A może nad morze? Cudze chwalicie, swego nie znacie [ranking plaż]
Wczoraj zachęcałem was do wyjazdów w przepiękne górskie rejony Europy => Spędź urlop aktywnie, górskie szlaki czekają. Ale może jesteście osobami, które nie wyobrażają sobie wakacji i urlopu bez plażowania? I złocistobrązowa opalenizna na skórze, drobny piasek między palcami, oraz długie spacery wzdłuż plaży – są tym, co składa się według was na ideał wakacyjnego wypoczynku?
W myśl zasady: „cudze chwalicie, swego nie znacie” – postanowiłem przygotować subiektywną listę polskich plaż. Zdajecie sobie sprawę z faktu, iż łączna powierzchnia plaż w Polsce to prawie 20 kilometrów kwadratowych?

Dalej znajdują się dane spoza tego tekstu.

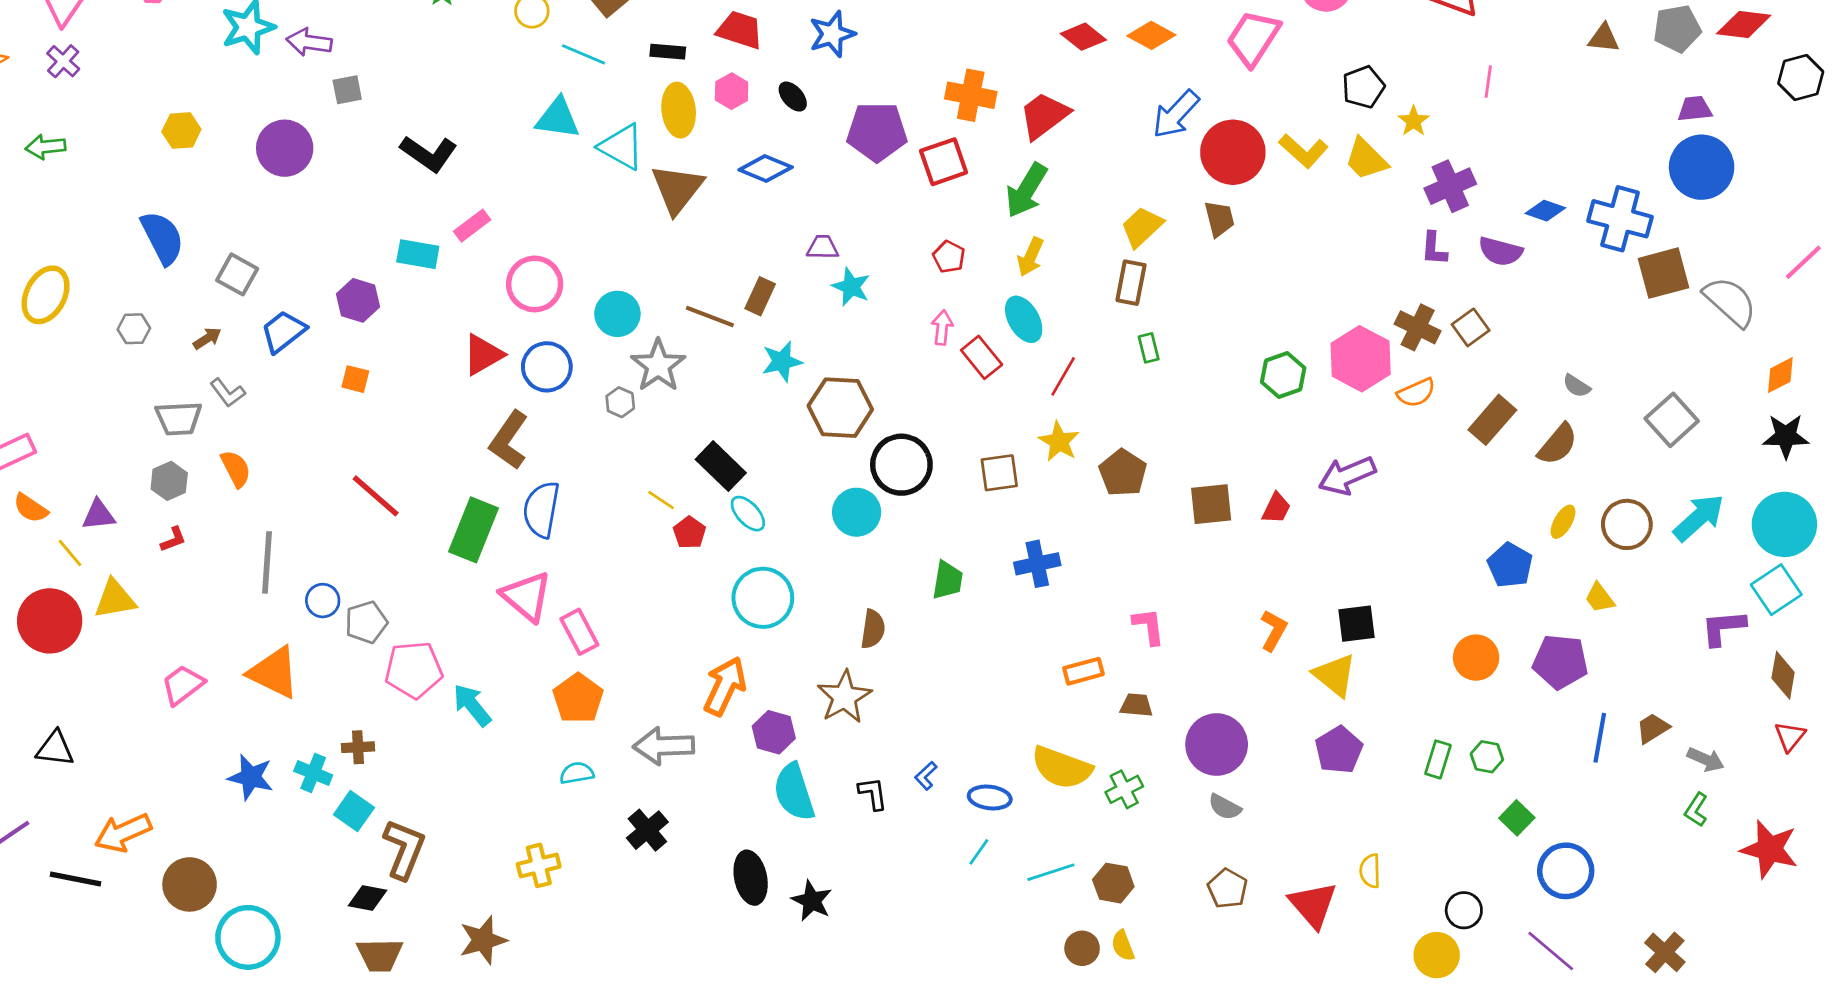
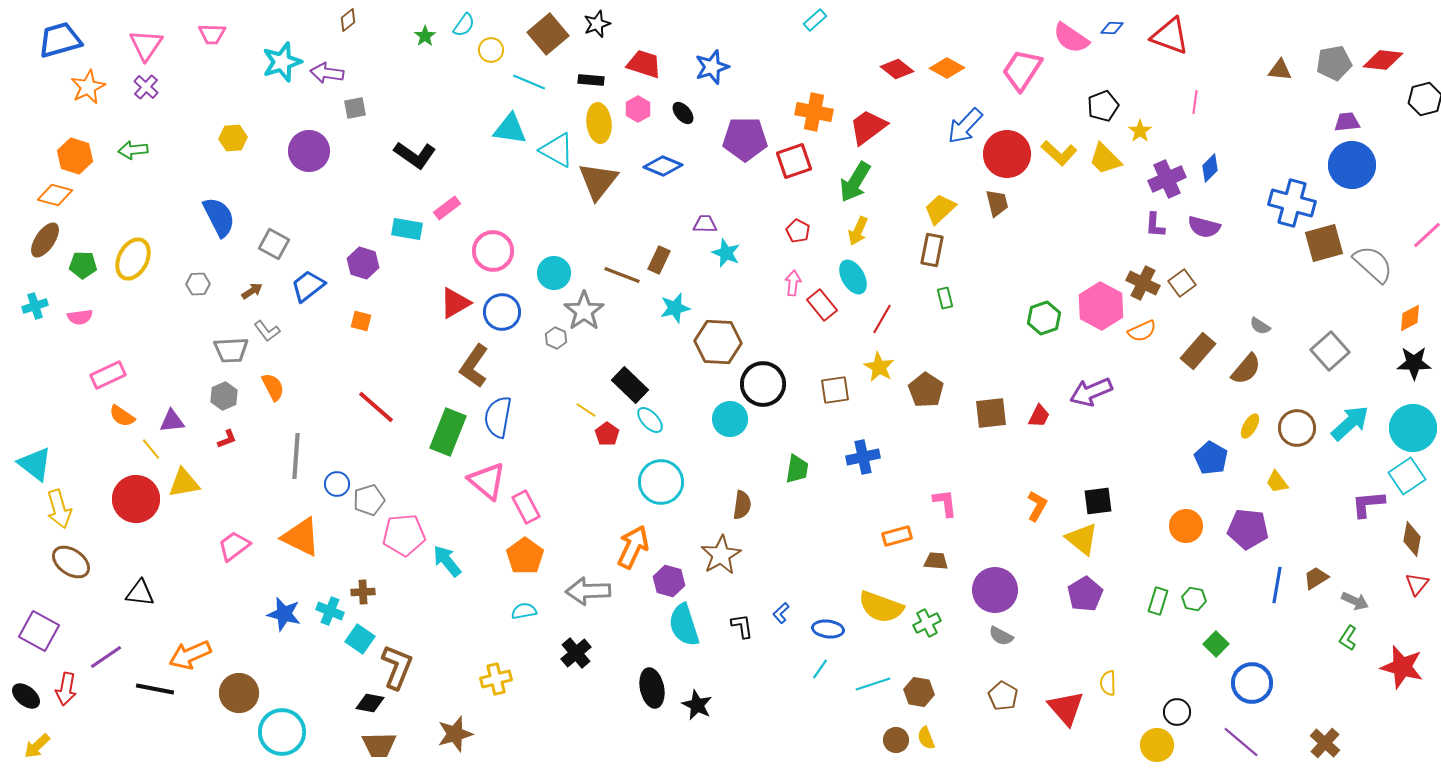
blue diamond: (1545, 211) -> (1210, 168), moved, turned -64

Pokrywają właściwie cały 500-kilometrowy pas naszego wybrzeża. A dodatkowo, ich szerokość (śmiało mogą pod tym względem konkurować ze sławnymi plażami na świecie) i drobny, biały piasek, który tak uwielbiają dzieci, stanowi istotną zaletę. Tak więc, pozdrawiając miłośników kamienistych lub żwirkowych chorwackich plaż, skądinąd przepięknych miejsc odpoczynku w Hiszpanii, na Cyprze, w Turcji bądź w Grecji (pamiętacie artykuł, który ukazał się na naszych łamach, czyli => Te raje są w Europie?) – zachęcam do spojrzenia przychylnym okiem na nasze polskie wybrzeże.
Mapa: © 2016, Google Maps
Ten, kto uważa, że „parawaning” to tylko polska specjalność, a znalezienie stosunkowo dzikiego i spokojnego miejsca nad Bałtykiem jest misją niewykonalną – jest w błędzie. Plaże z Błękitną Flagą, miejsca do wypoczynku położone niedaleko wartościowych i ciekawych do zwiedzania punktów, ustronne zakątki dla miłośników ciszy, oraz tętniące życiem nocno-imprezowym kurorty — to wszystko mamy pod ręką. A zważywszy na ostatnie wydarzenia na świecie, niewątpliwym atutem jest także bezpieczeństwo.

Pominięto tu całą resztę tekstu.